WHAT IS EXPECTED: Copy out the listing that follows exactly, dropping every picture.
════════════════
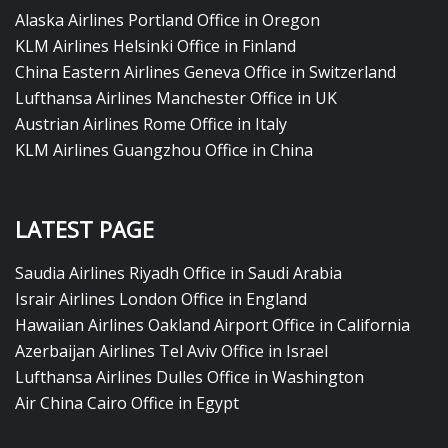
Alaska Airlines Portland Office in Oregon
KLM Airlines Helsinki Office in Finland
China Eastern Airlines Geneva Office in Switzerland
Lufthansa Airlines Manchester Office in UK
Austrian Airlines Rome Office in Italy
KLM Airlines Guangzhou Office in China
LATEST PAGE
Saudia Airlines Riyadh Office in Saudi Arabia
Israir Airlines London Office in England
Hawaiian Airlines Oakland Airport Office in California
Azerbaijan Airlines Tel Aviv Office in Israel
Lufthansa Airlines Dulles Office in Washington
Air China Cairo Office in Egypt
════════════════
EXERCISE RESULT:
Alaska Airlines Portland Office in Oregon
KLM Airlines Helsinki Office in Finland
China Eastern Airlines Geneva Office in Switzerland
Lufthansa Airlines Manchester Office in UK
Austrian Airlines Rome Office in Italy
KLM Airlines Guangzhou Office in China
LATEST PAGE
Saudia Airlines Riyadh Office in Saudi Arabia
Israir Airlines London Office in England
Hawaiian Airlines Oakland Airport Office in California
Azerbaijan Airlines Tel Aviv Office in Israel
Lufthansa Airlines Dulles Office in Washington
Air China Cairo Office in Egypt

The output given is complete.